Edwin sagt diesen Satz, während er einen Stapel von laminierten Ausweisen durchblättert, die er aus seinem Portemonnaie gezogen hat. Es sind die Eintrittskarten in das andere Doha. Denn mit diesen Ausweisen, jeweils für ein Jahr gültig, sorgsam mit persönlichen Daten beschriftet und mit einem meist furchtbaren Profilbild versehen, erhält man Eintritt in eine der Hotelbars der Stadt.

Und da, pssst!, gibt es dann auch Alkohol.

Das ist nämlich – eigentlich – nicht so richtig erlaubt in diesem islamischen Land. Man darf keinen Alkohol ins Land bringen, man darf ihn nicht in der Öffentlichkeit konsumieren und selbst wenn man ein bisschen beschwipst auf der Straße kontrolliert wird, kann das unangenehme Folgen für das Konto oder die Aufenthaltsgenehmigung haben. In manchen Hotelbars mit Lizenz ist es dann aber eben doch erlaubt. Und es gibt einen sagenumwobenen Ort in Katar, die Qatar Distribution Company, weit außerhalb der City. Dort kann man als Ausländer mit einer Aufenthaltserlaubnis für das Land auch eine limitierte Menge Alkohol kaufen. Wenn man eine saftiges Pfand hinterlegt hat, um eine Lizenz zu beantragen. Chancen hat man nur, wenn man kein Muslim ist. Und wenn der Arbeitgeber den Antrag unterschreibt.

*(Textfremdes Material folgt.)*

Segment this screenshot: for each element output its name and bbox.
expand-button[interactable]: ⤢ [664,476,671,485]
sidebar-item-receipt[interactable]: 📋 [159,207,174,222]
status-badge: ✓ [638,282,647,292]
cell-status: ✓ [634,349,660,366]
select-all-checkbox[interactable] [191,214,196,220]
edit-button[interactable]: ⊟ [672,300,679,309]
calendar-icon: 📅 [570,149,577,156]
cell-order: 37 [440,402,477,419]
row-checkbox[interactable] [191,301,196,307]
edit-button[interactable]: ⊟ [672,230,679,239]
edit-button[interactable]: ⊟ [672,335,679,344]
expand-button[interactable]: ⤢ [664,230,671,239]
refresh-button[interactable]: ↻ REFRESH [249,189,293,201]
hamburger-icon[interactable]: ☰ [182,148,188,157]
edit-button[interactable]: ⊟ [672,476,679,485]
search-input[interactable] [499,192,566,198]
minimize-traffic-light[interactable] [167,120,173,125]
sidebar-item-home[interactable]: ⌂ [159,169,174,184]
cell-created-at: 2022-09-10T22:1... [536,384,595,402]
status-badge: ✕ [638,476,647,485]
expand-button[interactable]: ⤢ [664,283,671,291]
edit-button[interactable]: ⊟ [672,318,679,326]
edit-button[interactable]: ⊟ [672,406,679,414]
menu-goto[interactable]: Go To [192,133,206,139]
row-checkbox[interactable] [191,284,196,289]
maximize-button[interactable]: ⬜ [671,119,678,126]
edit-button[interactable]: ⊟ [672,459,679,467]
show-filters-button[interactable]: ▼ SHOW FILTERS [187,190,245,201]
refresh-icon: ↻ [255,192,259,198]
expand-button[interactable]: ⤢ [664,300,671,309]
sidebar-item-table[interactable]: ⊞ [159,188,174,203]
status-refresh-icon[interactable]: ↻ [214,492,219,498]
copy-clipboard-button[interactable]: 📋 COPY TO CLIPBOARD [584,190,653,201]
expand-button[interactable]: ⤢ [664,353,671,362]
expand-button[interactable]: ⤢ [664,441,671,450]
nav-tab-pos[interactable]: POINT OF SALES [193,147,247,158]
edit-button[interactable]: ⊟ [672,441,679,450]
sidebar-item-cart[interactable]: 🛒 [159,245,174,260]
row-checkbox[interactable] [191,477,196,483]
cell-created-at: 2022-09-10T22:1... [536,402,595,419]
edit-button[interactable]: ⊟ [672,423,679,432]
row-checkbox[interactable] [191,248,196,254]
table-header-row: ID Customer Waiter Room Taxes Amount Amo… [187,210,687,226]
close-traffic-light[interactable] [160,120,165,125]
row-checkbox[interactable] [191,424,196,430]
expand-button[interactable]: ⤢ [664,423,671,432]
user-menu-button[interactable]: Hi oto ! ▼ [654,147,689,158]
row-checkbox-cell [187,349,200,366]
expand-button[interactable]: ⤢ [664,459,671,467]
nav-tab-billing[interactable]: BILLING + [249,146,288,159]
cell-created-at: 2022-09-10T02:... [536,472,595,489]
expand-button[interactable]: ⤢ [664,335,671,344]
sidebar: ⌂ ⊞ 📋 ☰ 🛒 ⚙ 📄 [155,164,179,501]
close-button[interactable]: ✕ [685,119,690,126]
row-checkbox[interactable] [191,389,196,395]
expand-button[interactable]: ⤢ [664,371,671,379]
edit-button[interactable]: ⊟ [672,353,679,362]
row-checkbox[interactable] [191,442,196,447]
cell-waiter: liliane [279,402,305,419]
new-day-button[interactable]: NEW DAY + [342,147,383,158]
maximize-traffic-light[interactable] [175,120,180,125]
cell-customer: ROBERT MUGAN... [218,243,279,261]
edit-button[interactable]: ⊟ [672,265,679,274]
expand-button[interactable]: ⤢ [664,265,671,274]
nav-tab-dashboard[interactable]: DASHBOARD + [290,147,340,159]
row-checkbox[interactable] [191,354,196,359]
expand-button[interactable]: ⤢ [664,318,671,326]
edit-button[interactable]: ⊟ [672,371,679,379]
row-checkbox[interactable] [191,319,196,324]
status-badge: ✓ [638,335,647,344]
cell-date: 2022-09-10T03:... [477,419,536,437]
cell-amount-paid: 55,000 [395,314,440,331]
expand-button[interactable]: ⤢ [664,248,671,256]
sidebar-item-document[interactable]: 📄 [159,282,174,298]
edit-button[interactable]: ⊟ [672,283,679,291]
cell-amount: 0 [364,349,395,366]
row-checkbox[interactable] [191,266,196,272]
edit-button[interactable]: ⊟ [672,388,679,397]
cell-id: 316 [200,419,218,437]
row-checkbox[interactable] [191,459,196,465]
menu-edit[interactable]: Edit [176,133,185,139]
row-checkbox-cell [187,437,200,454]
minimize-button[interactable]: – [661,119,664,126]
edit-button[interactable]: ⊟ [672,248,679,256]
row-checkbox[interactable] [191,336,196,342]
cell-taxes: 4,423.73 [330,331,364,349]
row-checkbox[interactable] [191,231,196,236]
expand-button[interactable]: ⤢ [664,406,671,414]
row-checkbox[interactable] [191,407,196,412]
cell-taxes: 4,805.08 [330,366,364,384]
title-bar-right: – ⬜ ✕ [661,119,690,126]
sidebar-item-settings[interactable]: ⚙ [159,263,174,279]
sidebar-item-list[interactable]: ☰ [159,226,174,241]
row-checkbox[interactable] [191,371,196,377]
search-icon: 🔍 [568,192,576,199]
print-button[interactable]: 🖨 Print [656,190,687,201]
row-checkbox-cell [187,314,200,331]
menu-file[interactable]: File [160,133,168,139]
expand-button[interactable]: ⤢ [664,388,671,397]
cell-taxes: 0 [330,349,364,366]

Der junge Einwohner von Welt schleppt daher meist ein halbes Dutzend dieser Eintrittskarten mit sich herum, auch weil die Hotelbars hier ebenso als Ersatz für jede Art von westlichem Nachtleben  dienen – Montags hat das InterContinental Happy-Hour, am Dienstag wird eben im Hilton gefeiert, am Mittwoch gibt es ein Barbecue im feinen St. Regis. „House selected beverages inclusive“ steht dann oft als geheimer Code im Expat-Überlebensmagazin „Time Out Doha“, das hauptsächlich aus Essensempfehlungen beseht, die sich mit Rezensionen von Brunches abwechseln und durch Anzeigen von Hotelrestaurants aufgelockert wird.

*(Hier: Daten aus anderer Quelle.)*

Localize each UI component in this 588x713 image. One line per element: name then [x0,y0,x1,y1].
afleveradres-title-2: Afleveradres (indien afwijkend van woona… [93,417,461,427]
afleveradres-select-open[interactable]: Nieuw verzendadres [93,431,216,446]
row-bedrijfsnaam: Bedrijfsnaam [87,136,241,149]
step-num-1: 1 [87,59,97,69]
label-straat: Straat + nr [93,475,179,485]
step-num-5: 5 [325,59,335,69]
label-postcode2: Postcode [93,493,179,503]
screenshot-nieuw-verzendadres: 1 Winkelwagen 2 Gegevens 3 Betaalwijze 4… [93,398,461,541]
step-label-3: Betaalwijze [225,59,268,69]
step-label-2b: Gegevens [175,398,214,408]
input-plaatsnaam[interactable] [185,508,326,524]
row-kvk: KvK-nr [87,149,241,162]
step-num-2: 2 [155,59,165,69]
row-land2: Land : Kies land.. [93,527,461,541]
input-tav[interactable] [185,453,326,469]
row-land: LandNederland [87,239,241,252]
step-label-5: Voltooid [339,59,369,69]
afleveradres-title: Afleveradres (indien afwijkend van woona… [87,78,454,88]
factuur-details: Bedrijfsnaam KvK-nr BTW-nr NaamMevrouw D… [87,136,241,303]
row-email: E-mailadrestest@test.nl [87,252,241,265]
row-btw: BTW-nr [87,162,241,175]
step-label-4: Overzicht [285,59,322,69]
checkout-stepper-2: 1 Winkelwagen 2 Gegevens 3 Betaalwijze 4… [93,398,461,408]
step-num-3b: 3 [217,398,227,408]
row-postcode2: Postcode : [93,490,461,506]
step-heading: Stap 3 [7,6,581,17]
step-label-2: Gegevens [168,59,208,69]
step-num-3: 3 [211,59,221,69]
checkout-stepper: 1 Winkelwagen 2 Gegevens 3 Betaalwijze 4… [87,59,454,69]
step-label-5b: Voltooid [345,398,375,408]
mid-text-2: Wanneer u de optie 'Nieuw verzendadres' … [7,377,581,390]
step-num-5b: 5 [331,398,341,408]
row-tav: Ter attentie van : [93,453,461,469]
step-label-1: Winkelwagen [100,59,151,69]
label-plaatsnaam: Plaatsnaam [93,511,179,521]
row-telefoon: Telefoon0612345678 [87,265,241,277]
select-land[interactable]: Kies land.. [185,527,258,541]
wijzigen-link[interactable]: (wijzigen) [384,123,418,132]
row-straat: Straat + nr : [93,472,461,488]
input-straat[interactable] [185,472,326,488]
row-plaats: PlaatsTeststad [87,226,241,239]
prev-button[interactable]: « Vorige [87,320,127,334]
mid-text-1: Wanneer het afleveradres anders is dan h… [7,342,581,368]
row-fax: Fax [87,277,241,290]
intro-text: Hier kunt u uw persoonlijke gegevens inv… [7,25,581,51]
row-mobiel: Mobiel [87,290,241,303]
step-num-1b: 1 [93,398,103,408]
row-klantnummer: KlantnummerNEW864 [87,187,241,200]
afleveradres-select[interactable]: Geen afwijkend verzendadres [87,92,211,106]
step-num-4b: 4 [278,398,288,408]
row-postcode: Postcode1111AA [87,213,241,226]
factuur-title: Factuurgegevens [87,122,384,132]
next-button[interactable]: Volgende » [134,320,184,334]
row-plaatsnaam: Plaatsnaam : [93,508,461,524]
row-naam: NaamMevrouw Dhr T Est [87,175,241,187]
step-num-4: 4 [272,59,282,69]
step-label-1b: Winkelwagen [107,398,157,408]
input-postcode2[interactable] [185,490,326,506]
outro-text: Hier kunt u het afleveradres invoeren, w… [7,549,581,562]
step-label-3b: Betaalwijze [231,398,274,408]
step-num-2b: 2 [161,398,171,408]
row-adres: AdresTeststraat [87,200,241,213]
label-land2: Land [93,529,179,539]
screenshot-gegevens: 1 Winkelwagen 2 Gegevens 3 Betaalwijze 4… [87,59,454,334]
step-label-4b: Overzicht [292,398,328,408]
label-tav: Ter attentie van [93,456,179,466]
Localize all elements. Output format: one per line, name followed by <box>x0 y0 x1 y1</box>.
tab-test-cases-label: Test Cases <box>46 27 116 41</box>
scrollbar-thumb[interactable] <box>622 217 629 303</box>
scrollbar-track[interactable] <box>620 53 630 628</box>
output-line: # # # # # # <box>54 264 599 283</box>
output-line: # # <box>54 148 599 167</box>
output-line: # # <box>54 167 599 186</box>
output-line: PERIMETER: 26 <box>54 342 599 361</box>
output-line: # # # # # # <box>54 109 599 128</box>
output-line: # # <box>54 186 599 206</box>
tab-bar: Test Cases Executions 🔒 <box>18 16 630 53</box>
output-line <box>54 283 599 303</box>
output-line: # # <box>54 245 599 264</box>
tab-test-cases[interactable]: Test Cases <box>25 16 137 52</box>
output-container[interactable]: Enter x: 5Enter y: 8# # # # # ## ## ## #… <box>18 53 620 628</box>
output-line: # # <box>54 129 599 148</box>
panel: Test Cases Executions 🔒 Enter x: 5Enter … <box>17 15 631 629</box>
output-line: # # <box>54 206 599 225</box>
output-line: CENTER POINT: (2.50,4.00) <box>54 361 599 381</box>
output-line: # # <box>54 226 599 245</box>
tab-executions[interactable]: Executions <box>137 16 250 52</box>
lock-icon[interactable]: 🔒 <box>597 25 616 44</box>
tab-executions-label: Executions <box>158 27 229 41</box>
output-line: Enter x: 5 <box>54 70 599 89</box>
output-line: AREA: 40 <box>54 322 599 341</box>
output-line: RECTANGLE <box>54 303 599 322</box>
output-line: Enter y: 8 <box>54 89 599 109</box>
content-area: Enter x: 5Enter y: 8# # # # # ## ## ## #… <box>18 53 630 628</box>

Die Sache mit dem Alkohol zeigt ein bisschen, wie Katar funktioniert. Es gibt – natürlich stark vereinfacht – eigentlich immer mindestens zwei Wege, zwei Arten, zwei Spielregeln. Mal ist der eine für die Reichen und der eine für die Armen. Und mal ist da eine Option für Katari, eine für Expats und eine für die Gastarbeiter – zum Beispiel bei der Frage, wie man seine Freizeit verbringt: Die ersten hinter hohen Mauern im Kreise der Familie, die zweiten in Bars oder Restaurants, die dritten haben fast keine. Ist man in einem dieser Kreise und verlässt ihn auch nicht, macht das Leben schnell Sinn und klappt ganz ordentlich.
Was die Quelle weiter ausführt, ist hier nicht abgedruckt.